For people concerned that the nation's universities have become ideological training grounds for revolutionary shock troops and laboratories of social justice experimentation, the news from Utah is salutary. Finally, there is a chance that higher education may serve to ground our young people—of all perspectives—in the great and good lessons of the past.
3- There are four additional states making hard turns to the right to fix failed education.
Four states that are leading the charge for conservative education
QUOTE: A quartet of conservative state leaders are pointing the way forward when it comes to early childhood education and K–12 schooling.
• In early childhood education, where conservatives have tended to come up empty, Virginia's Glenn Youngkin has put forward a robust vision that offers a clear alternative to supersizing traditional school districts.
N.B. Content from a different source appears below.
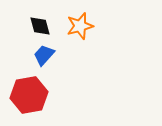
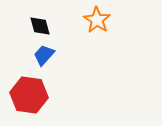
orange star: moved 17 px right, 6 px up; rotated 24 degrees counterclockwise
red hexagon: rotated 18 degrees clockwise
• Arkansas Gov. Sarah Huckabee Sanders's signature LEARNS Act offers a similarly robust agenda for K–12. LEARNS includes a universal Education Savings Account program that will ultimately deposit $7,500 a year in flexible-use spending accounts that allow families to access a host of private providers if they wish.
• In Louisiana, meanwhile, state superintendent Cade Brumley shepherded through his bipartisan state board an impressive overhaul of the state's social studies standards. He did this by being radically transparent, fielding more than 1,800 public comments and taking extensive feedback from both supporters and critics.
• There has been perhaps no more heartening development in public education than the surge of support for schools to embrace the "science of reading." Rooted in a commitment to the building blocks of literacy, scientifically informed reading offers a systematic, effective way to help young children develop into fluent readers. The pioneer on this count may well be red Mississippi, where the legislature passed and Gov. Phil Bryant signed the Literacy-Based Promotion Act in 2013.When it comes to education, it's not enough for conservatives to simply stand athwart history, shouting "Stop!" When taxpayers are spending hundreds of billions of dollars per year on early childhood and K–12 and when public officials make the rules on everything from textbook adoption to preschool teacher licensure, a failure to lead is really a decision to concede.
There are state leaders right now showing how the right can do just this. Their example deserves to be emulated, in Washington and across the land.
4- It is good to see Governor DeSantis back in his state, taking care of the citizens of Florida.
And DeSantis Just Keeps Truckin'
QUOTE: Bummed as I was when Ron DeSantis bowed gracefully out of the presidential scrum, it was nice to have arguably the finest chief executive in fifty states back home in Florida running things full-time.
He hasn't taken a breather to recuperate from the campaigning either, plunging right back into the business of keeping FL humming along.
The legislation he announced support for today, though, is kind of funny in its own right if you think about it in a national context. It's a shot sent squarely across the bow of California's soft-on-crime, unctuous Gavin Newsom.
FL state Rep Bob Rommel (R-Naples) - originally a New York native who won't go back because of the crime - has introduced a bill hiking penalties for retail theft. And not only does it target these retail gangs hitting stores in swarms, but porch pirates are also included by substantially lowering the threshold for felony chargeable thefts.
Start saving those Ring videos of the bums making off with your goods.
They've already got the companion bill working in the FL Senate.
De Santis was unambiguous in his praise for the proposed legislation and with his warnings for retail criminals.
It's nice to have someone who takes the citizens' interests to heart and acts on them.